Saved data entries:

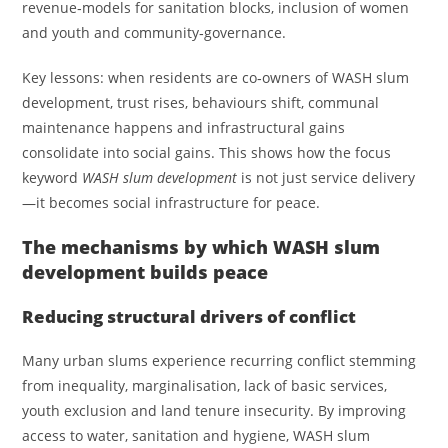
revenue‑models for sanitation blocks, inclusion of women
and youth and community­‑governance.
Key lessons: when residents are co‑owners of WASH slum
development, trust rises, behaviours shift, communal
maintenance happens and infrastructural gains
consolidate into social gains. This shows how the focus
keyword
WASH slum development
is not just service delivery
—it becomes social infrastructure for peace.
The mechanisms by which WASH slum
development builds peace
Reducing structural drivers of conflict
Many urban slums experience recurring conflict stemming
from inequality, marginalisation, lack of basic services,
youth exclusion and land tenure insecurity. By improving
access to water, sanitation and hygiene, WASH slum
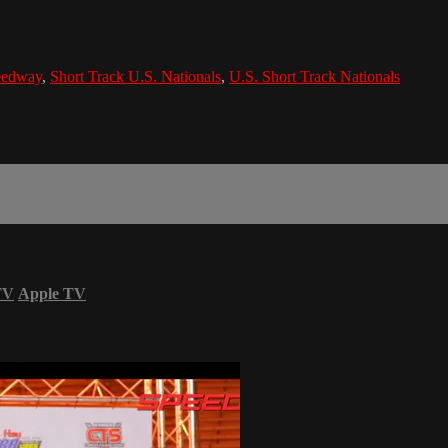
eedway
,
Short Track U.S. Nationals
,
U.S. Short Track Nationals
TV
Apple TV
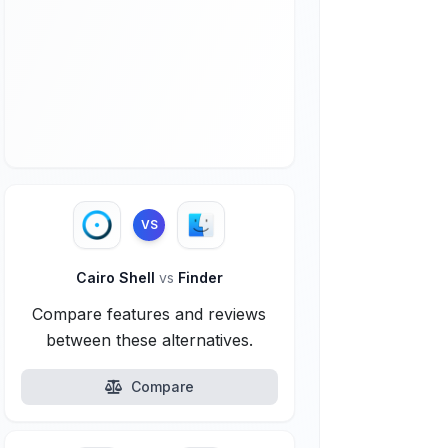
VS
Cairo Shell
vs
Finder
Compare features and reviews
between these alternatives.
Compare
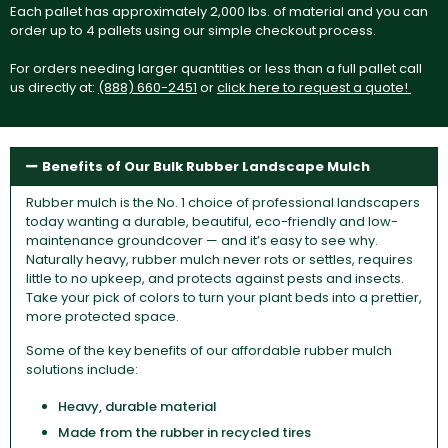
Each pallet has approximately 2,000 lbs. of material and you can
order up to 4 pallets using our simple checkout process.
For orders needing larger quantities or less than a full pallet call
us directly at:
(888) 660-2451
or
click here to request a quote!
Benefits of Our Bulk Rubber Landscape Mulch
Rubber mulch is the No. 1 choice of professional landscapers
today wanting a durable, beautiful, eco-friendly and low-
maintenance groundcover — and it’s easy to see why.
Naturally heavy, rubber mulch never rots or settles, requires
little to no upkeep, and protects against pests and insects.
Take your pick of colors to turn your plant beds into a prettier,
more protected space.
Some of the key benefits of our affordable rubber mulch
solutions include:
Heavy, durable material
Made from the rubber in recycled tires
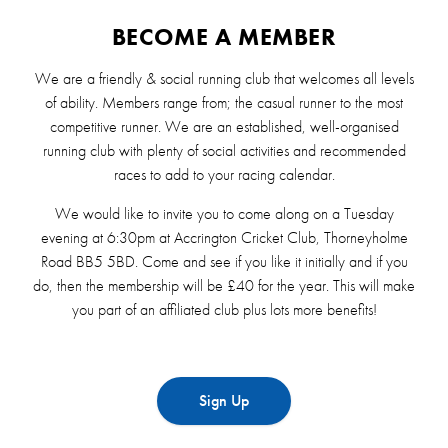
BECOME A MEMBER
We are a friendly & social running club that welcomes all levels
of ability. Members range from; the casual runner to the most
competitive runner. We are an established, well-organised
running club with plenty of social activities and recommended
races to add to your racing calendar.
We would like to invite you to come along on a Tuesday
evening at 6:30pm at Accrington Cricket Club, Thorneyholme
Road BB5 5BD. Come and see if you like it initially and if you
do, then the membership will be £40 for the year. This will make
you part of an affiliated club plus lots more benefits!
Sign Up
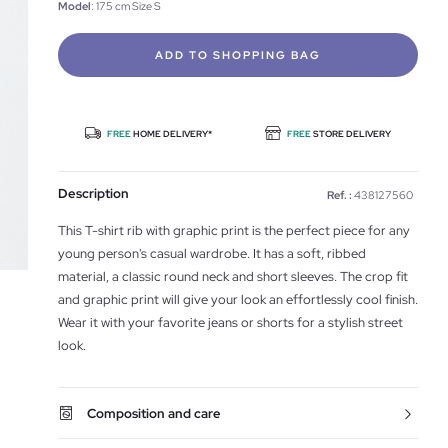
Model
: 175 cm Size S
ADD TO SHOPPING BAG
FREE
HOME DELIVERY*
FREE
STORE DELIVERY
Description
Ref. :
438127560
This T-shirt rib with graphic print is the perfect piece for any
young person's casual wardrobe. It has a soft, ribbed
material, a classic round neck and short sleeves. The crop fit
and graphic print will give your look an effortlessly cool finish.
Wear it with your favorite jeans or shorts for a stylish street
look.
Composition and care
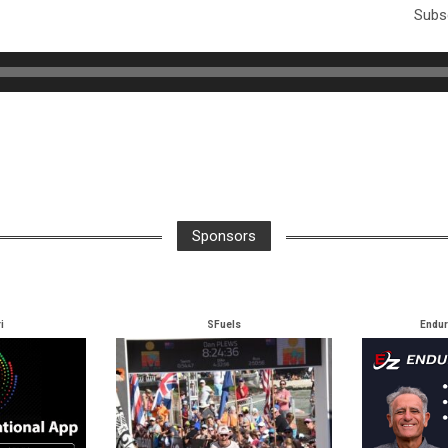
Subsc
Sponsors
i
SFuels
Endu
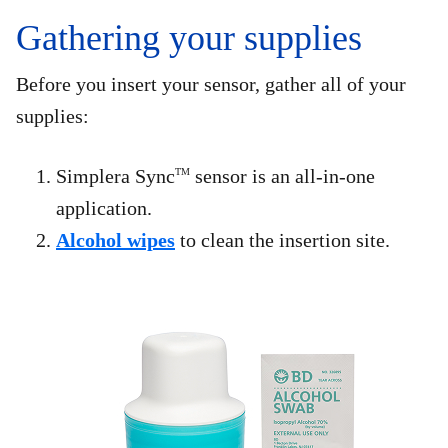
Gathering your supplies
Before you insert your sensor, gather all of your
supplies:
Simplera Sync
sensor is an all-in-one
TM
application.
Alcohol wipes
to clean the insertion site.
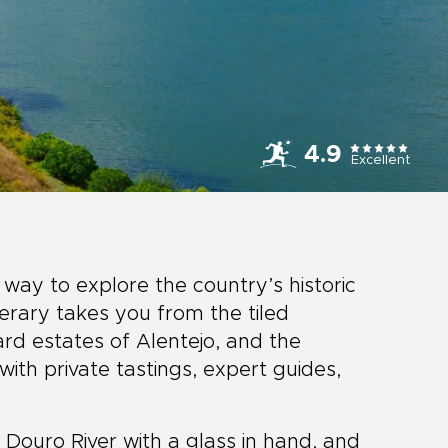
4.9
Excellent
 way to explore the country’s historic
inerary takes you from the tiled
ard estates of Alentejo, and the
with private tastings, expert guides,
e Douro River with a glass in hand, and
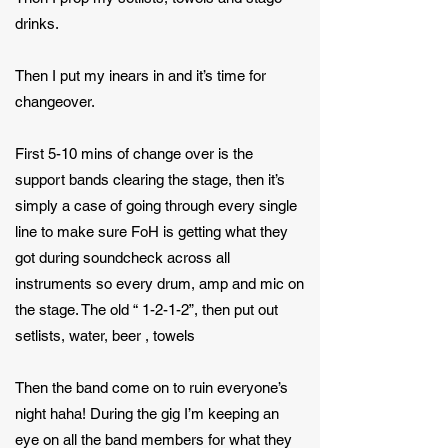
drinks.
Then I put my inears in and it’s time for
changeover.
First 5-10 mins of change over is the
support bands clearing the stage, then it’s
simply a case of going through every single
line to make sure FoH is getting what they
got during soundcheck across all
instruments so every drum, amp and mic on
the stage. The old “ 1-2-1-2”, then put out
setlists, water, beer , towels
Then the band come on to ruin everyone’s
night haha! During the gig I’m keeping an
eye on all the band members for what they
* * *
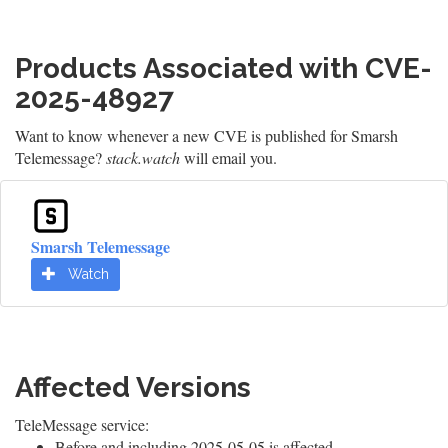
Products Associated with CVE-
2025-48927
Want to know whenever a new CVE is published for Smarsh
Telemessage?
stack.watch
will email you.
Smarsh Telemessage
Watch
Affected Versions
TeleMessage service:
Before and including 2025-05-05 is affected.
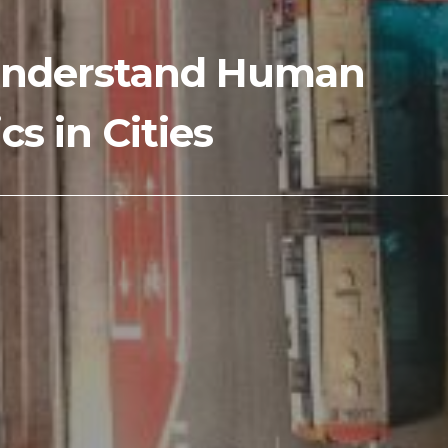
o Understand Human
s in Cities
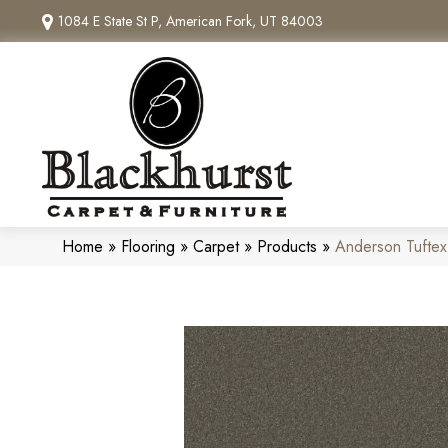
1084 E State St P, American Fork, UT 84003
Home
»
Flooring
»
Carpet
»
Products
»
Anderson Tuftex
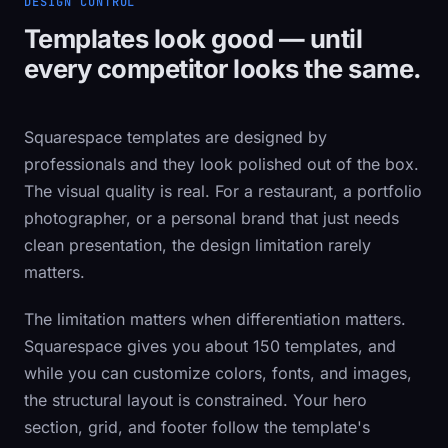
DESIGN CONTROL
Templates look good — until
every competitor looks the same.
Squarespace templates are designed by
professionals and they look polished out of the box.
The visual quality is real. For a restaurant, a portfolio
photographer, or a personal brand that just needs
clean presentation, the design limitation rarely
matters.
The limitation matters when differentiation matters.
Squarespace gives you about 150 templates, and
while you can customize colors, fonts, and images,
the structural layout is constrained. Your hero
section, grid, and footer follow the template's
==
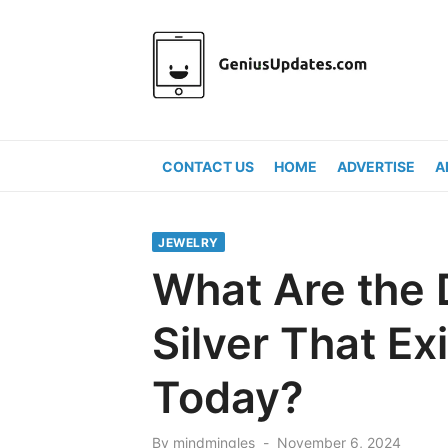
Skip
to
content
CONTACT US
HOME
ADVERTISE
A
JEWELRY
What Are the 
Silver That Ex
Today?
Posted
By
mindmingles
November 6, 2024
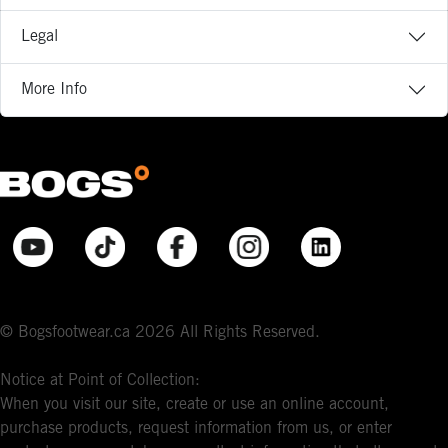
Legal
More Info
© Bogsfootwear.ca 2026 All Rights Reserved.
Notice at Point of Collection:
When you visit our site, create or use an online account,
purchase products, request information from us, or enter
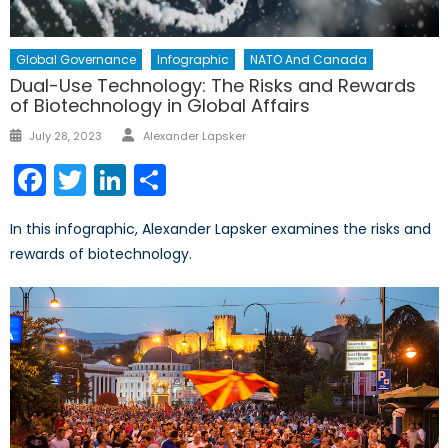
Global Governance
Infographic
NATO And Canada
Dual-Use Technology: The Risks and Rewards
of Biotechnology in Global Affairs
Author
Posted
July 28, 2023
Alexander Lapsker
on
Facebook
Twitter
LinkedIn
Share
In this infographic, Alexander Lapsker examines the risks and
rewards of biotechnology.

Assignment:
Look above for the line with "inerary takes you from the tiled" and the line with "eye on all the band members for what they", then restate exactly those two lines and all lines between them, with no pictures.

Output for this task:
inerary takes you from the tiled
ard estates of Alentejo, and the
with private tastings, expert guides,
e Douro River with a glass in hand, and
drinks.
Then I put my inears in and it’s time for
changeover.
First 5-10 mins of change over is the
support bands clearing the stage, then it’s
simply a case of going through every single
line to make sure FoH is getting what they
got during soundcheck across all
instruments so every drum, amp and mic on
the stage. The old “ 1-2-1-2”, then put out
setlists, water, beer , towels
Then the band come on to ruin everyone’s
night haha! During the gig I’m keeping an
eye on all the band members for what they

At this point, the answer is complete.